Data breach nel settore turistico: cosa imparare dal caso Rimini

Il recente attacco hacker che ha colpito diverse strutture ricettive italiane, tra cui hotel a Rimini, ha portato al furto di oltre 160mila documenti di
identità. Le scansioni ad alta risoluzione sono state messe in vendita sul web da un gruppo criminale internazionale.

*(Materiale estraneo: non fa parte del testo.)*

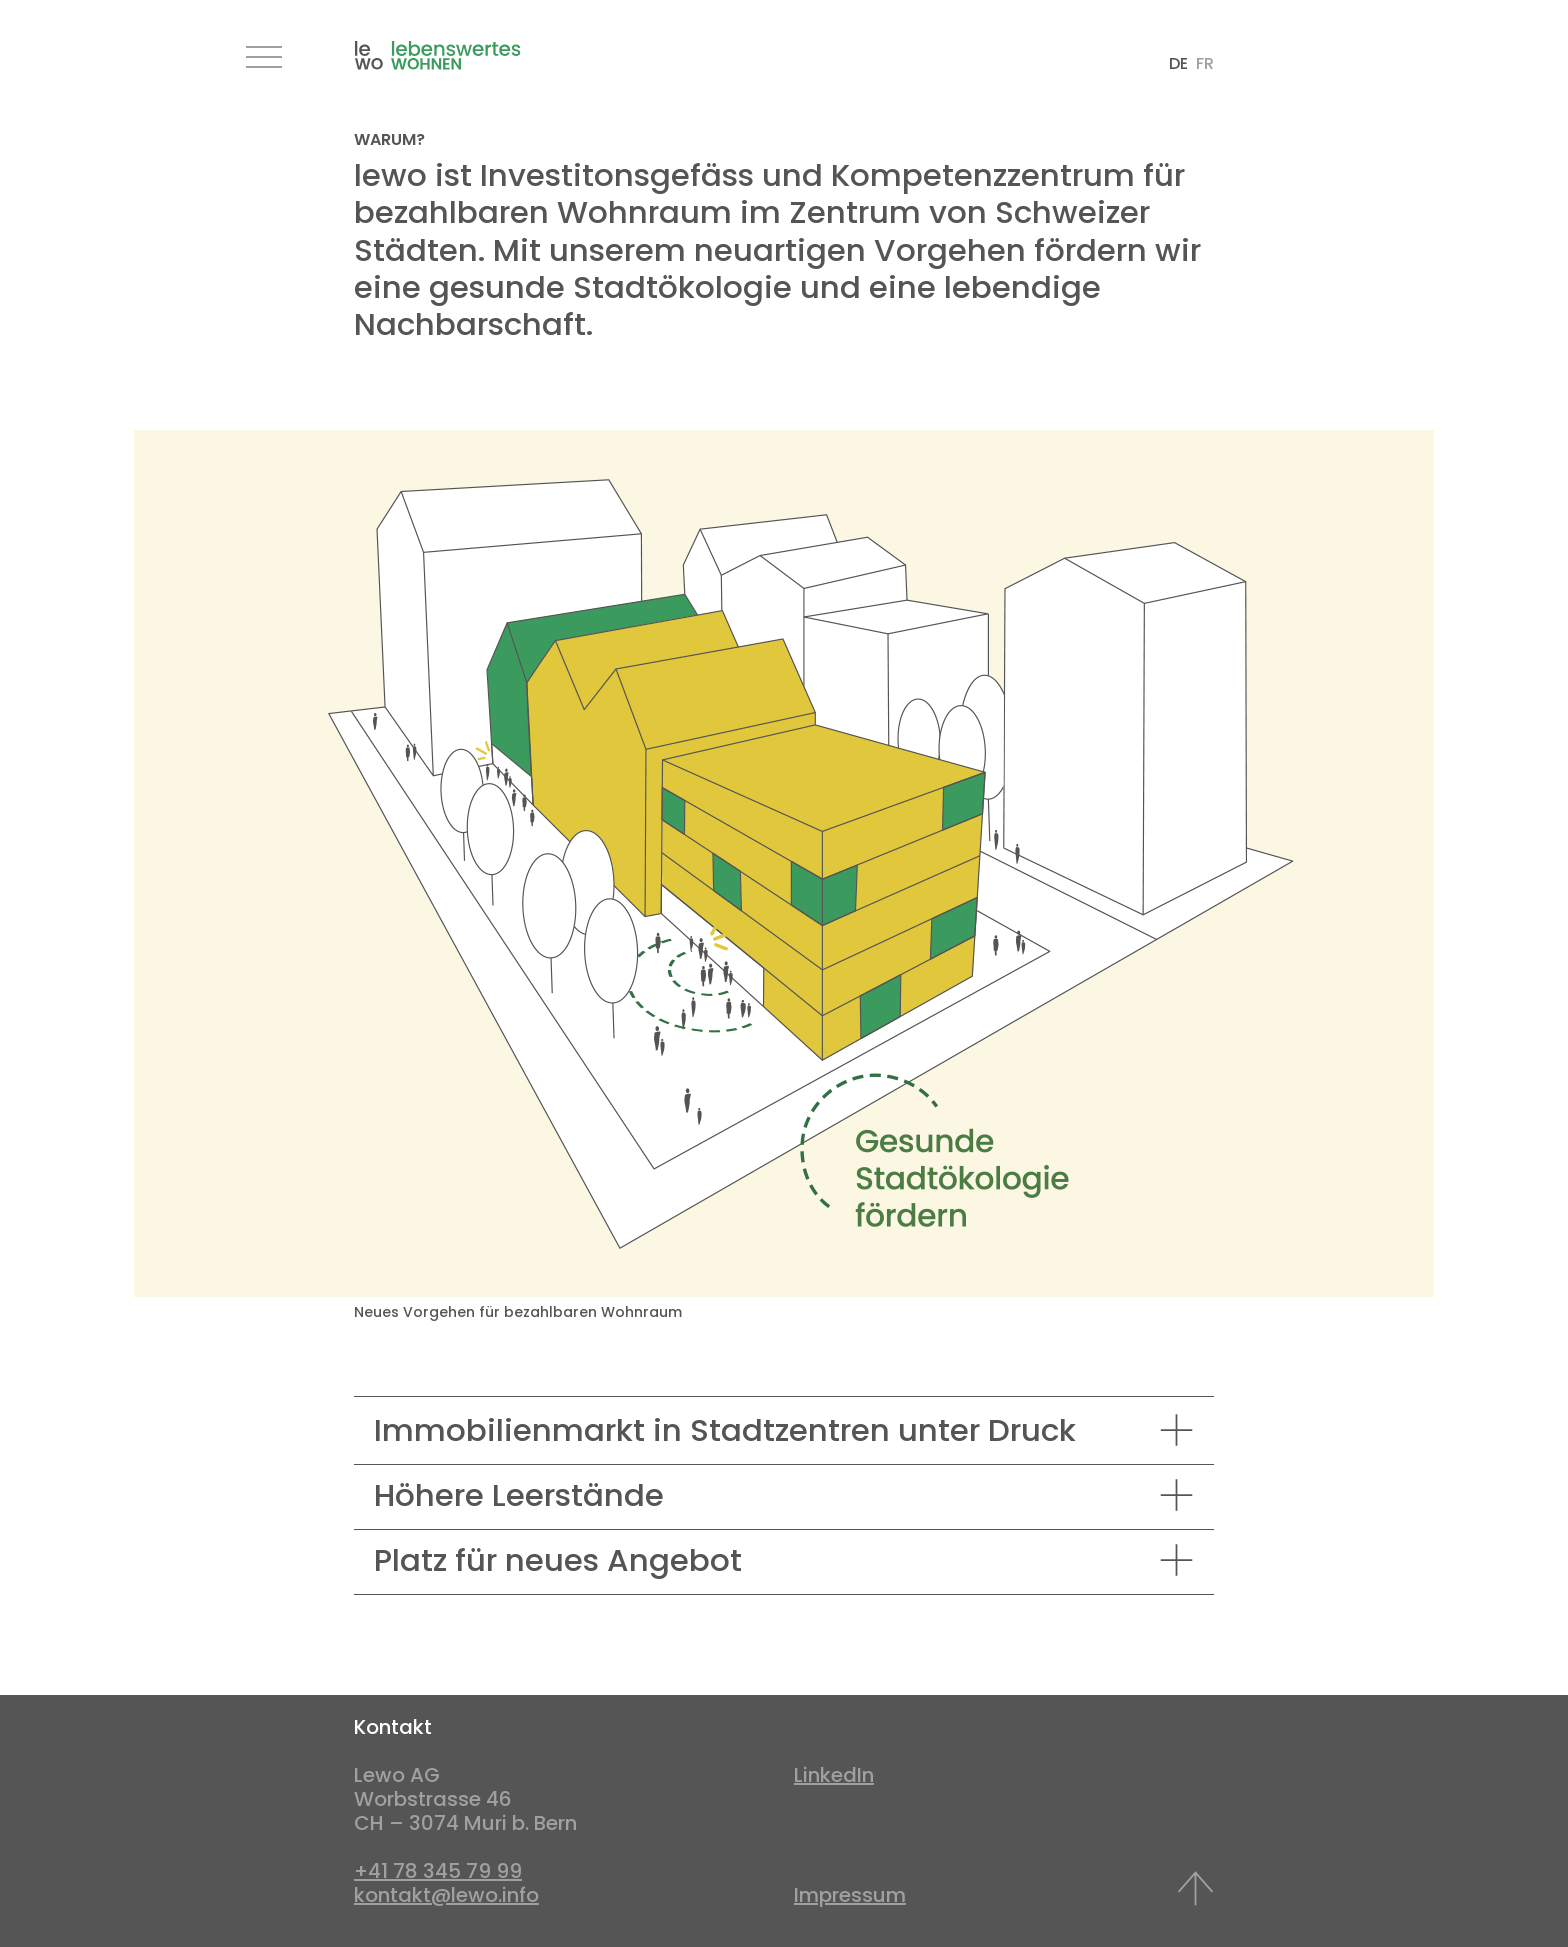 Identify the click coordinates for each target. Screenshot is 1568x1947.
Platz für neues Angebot (558, 1560)
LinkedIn (834, 1775)
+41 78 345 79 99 (438, 1871)
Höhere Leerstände (519, 1495)
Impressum (850, 1895)
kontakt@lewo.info (446, 1895)
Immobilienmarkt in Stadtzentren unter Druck (725, 1430) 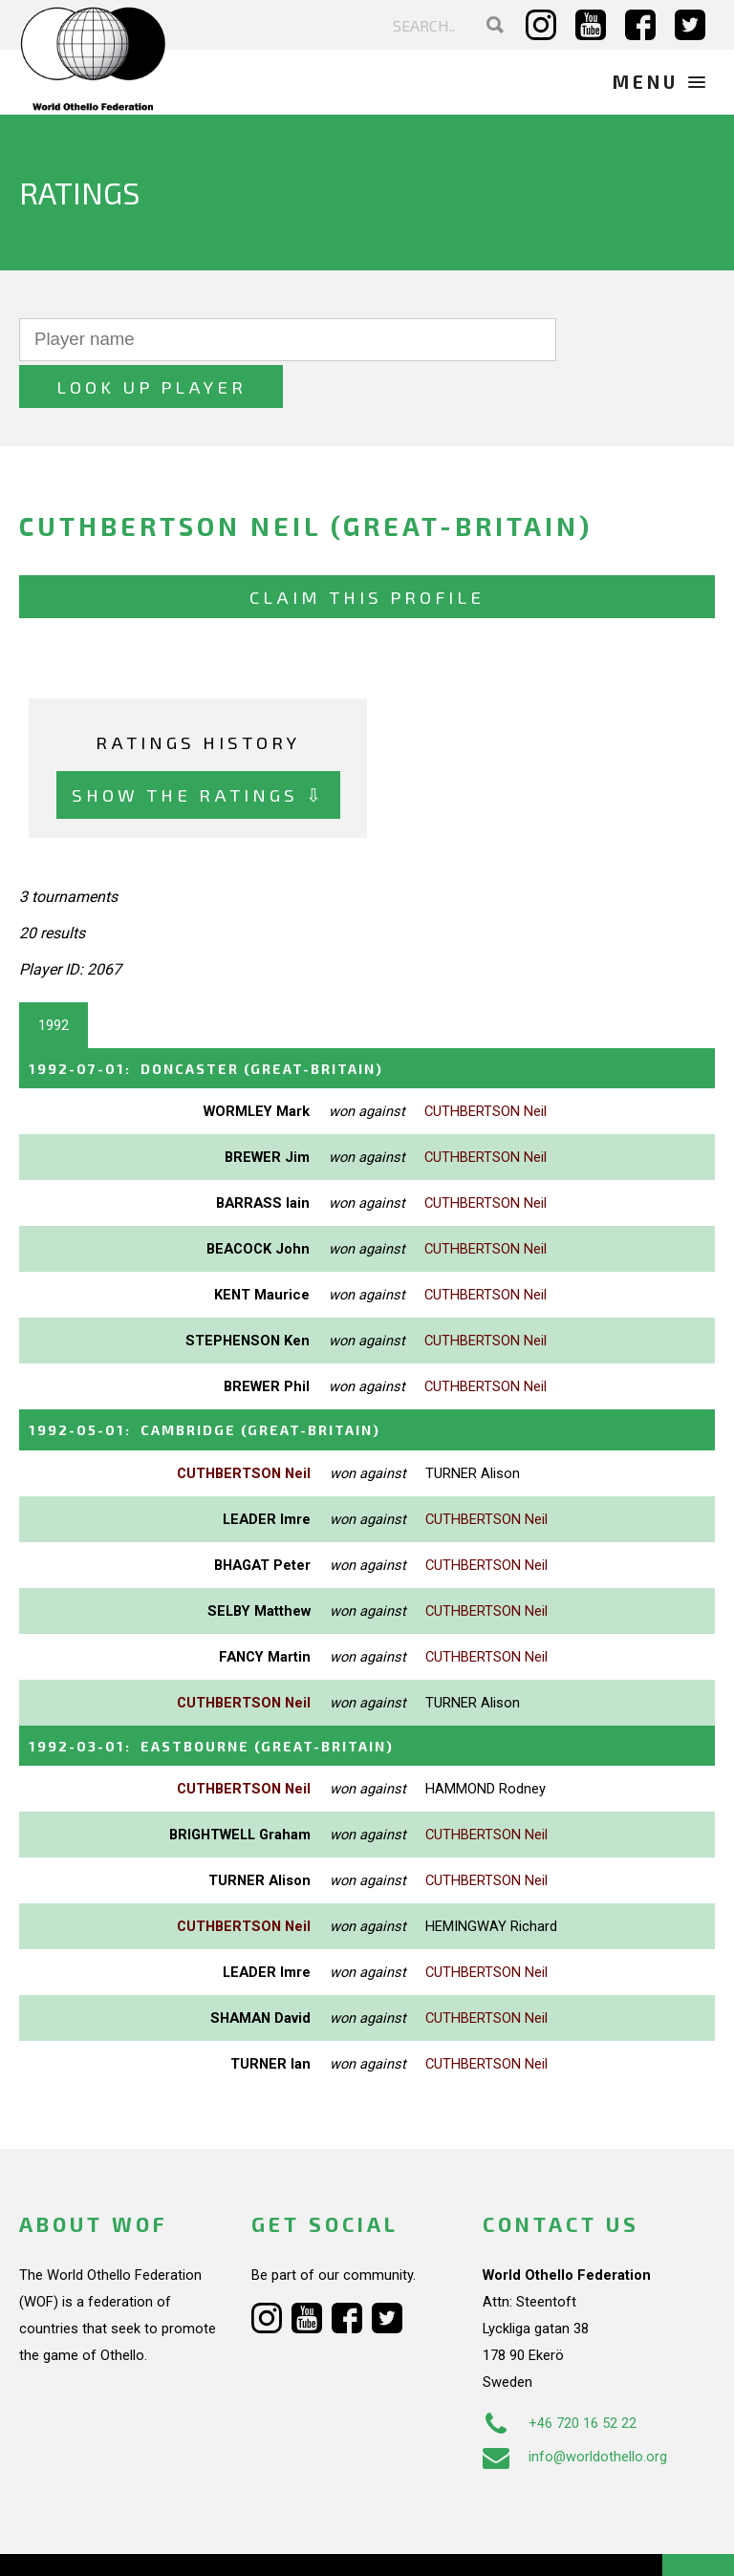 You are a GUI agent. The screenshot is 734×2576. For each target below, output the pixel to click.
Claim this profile (367, 550)
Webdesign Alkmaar (137, 2541)
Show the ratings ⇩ (198, 749)
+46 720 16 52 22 (560, 2373)
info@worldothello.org (575, 2406)
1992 (53, 978) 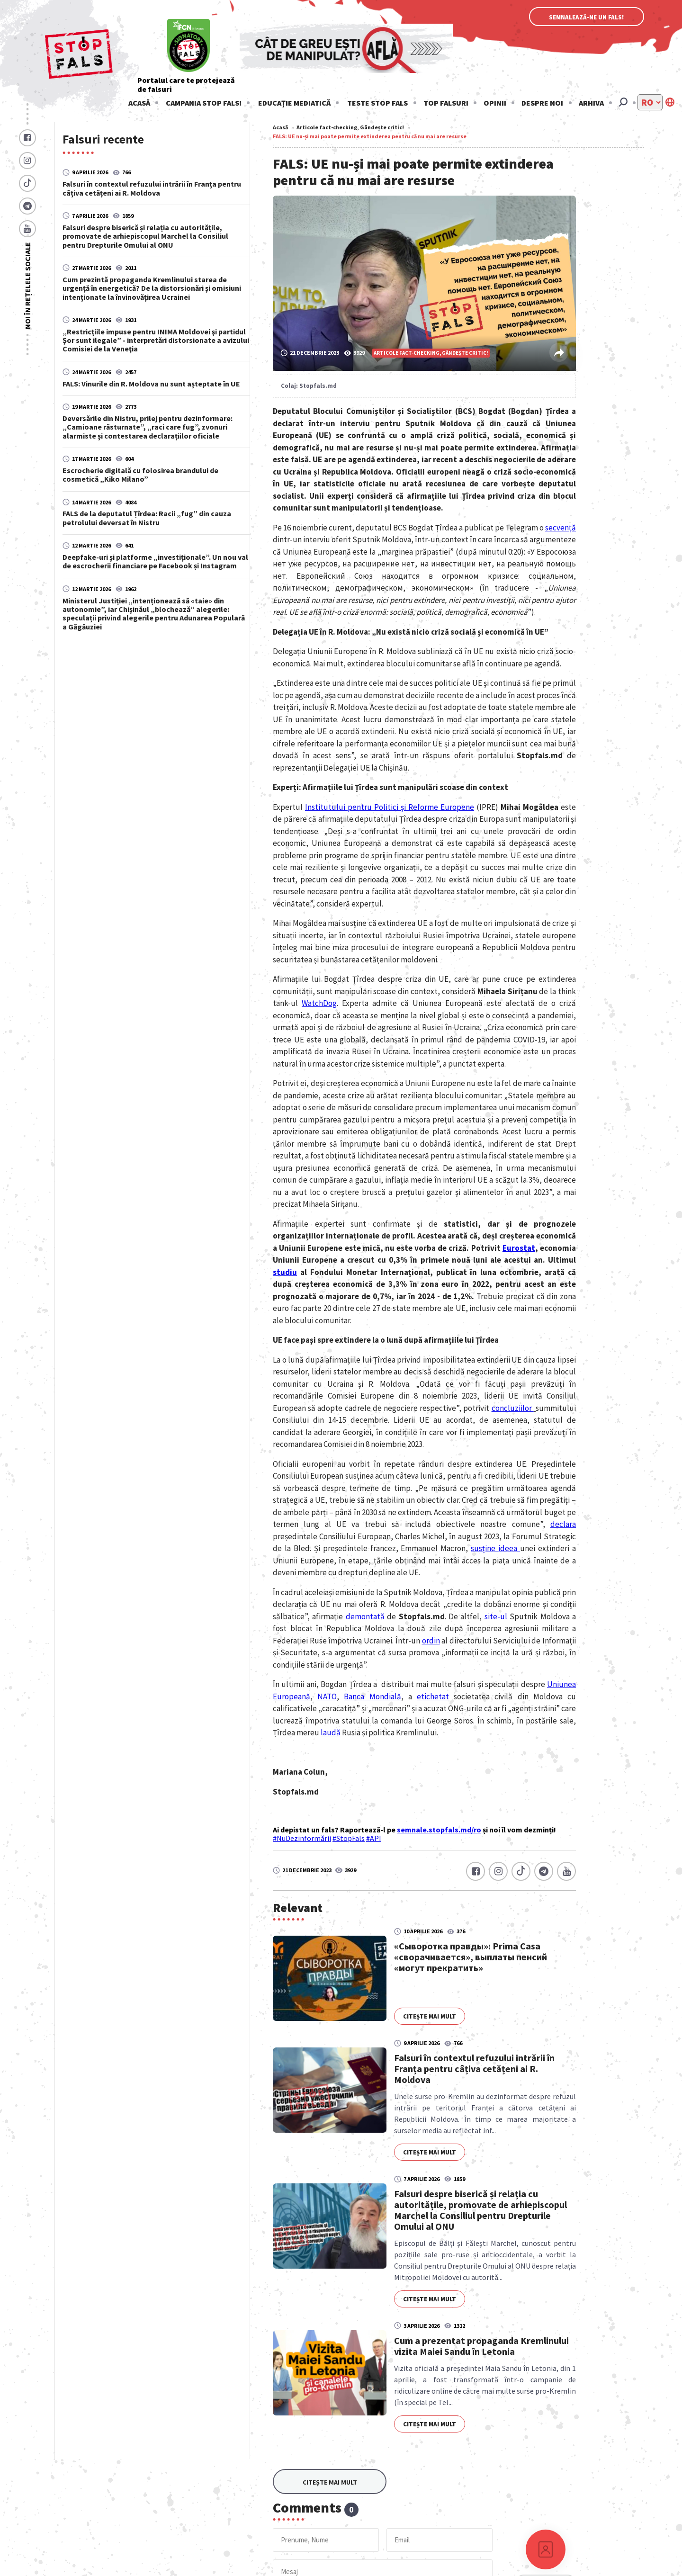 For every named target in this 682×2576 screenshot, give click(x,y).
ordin (431, 1640)
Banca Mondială (372, 1696)
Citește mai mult (429, 2016)
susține (484, 1548)
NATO (327, 1696)
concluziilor (513, 1408)
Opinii (495, 103)
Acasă (139, 103)
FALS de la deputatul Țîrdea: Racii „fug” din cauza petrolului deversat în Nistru (147, 518)
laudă (331, 1732)
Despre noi (542, 103)
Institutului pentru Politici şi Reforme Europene (389, 807)
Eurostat (519, 1248)
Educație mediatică (294, 103)
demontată (365, 1616)
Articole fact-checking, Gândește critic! (350, 127)
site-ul (496, 1616)
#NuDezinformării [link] (302, 1838)
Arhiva (591, 103)
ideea (509, 1548)
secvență (560, 527)
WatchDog (319, 1003)
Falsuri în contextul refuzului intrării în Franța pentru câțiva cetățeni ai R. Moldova (152, 188)
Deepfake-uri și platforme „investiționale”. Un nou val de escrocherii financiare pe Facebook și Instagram (155, 561)
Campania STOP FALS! (204, 103)
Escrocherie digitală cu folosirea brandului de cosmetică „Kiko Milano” (140, 475)
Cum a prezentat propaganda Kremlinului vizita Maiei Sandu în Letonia (481, 2346)
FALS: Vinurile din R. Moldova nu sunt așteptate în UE (151, 383)
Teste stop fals (377, 103)
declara (563, 1524)
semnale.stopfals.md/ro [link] (439, 1829)
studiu (285, 1272)
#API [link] (373, 1838)
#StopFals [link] (348, 1838)
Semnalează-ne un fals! (586, 17)
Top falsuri (445, 103)
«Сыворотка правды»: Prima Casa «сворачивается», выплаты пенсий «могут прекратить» (470, 1956)
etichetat (433, 1696) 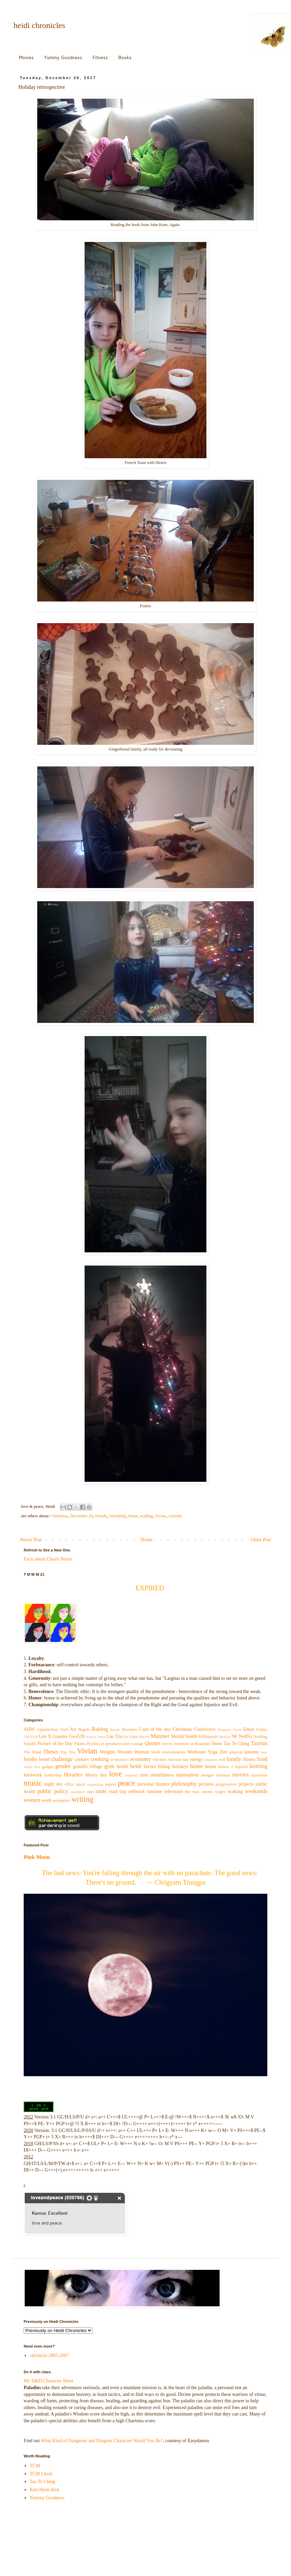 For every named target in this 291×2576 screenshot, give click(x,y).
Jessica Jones (96, 1737)
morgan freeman (215, 1775)
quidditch (78, 1792)
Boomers (129, 1729)
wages (220, 1791)
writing (83, 1799)
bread (44, 1759)
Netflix (245, 1736)
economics (120, 1759)
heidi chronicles (39, 25)
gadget (47, 1766)
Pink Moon (37, 1857)
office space (74, 1784)
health (122, 1766)
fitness (249, 1759)
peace (126, 1783)
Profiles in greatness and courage (115, 1743)
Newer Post (31, 1539)
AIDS (29, 1729)
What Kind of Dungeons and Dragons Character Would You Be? (102, 2440)
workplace (61, 1800)
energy (196, 1759)
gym (109, 1766)
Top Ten (67, 1752)
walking (235, 1791)
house (210, 1766)
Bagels (84, 1729)
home (133, 1516)
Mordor (224, 1737)
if (232, 1767)
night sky (53, 1784)
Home (146, 1539)
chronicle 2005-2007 (49, 2355)
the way (192, 1791)
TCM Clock (41, 2473)
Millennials (208, 1736)
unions (207, 1791)
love (115, 1774)
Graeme (59, 1736)
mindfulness (162, 1774)
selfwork (136, 1791)
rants (101, 1791)
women (32, 1800)
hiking (164, 1766)
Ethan (248, 1729)
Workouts (196, 1752)
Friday (261, 1729)
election (159, 1759)
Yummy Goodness (63, 57)
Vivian (160, 1516)
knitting (258, 1766)
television (173, 1791)
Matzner (160, 1736)
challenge (62, 1759)
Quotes (153, 1743)
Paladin (30, 1743)
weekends (256, 1791)
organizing (95, 1784)
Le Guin (131, 1736)
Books (125, 57)
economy (140, 1759)
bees (264, 1752)
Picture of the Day (55, 1743)
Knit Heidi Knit (45, 2489)
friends (101, 1516)
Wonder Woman (133, 1752)
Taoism (259, 1743)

Un episodio che non riguarda soltanto il settore turistico, ma che rappresenta un campanello d’allarme
per tutte le aziende che gestiscono dati personali sensibili.

Cosa è successo

Secondo le indagini, gli hacker hanno avuto accesso a archivi terzi non protetti, riuscendo a trafugare migliaia di file
contenenti documenti degli ospiti. In alcuni casi, i pacchetti di dati venivano offerti sul web a cifre elevate: un chiaro esempio
di data breach grave con impatti immediati su privacy e sicurezza.

Il Garante della Privacy, con comunicato del 13 agosto 2025, ha richiamato le strutture coinvolte a notificare la violazione
e informare senza ritardi i clienti interessati.

Quali rischi comporta un data breach

  • Frodi e furti di identità a danno dei clienti.

  • Sanzioni GDPR per mancata notifica entro i termini previsti dagli artt. 33–34.

  • Danni reputazionali con perdita di fiducia da parte dei clienti.

  • Costi legali e organizzativi legati alla gestione dell’incidente.

Come intervenire in caso di sospetta violazione

  • Contattare immediatamente un consulente per la valutazione del caso.

  • Notificare il Garante per la Privacy entro 72 ore (obbligo GDPR).

  • Denunciare l’accaduto alla Polizia Postale, fornendo prove ed elementi utili.

  • Adottare misure tecniche di contenimento, come sospensione degli accessi, cambio credenziali, attivazione della doppia autenticazione.

Il nostro supporto per il vostro trattamento dei dati personali

Siamo al fianco delle vostre aziende per:

  • Analizzare gli incidenti e valutare i rischi.

  • Redigere la notifica al Garante per la Privacy.

  • Supportare la denuncia presso la Polizia Postale.

  • Implementare misure tecniche e organizzative correttive.

Contattateci per una consulenza in materia di trattamento dei dati personali.

Prevenire è meglio che curare

Per ridurre al minimo i rischi di un attacco informatico e proteggere i dati personali, raccomandiamo di:

  • Verificare periodicamente la sicurezza dei sistemi e dei portali, soprattutto se gestiti da fornitori esterni.

  • Implementare misure come cifratura, accessi controllati e autenticazione a due fattori.

  • Definire e testare una procedura interna di gestione incidenti.

  • Formare il personale sul riconoscimento di phishing ed email sospette.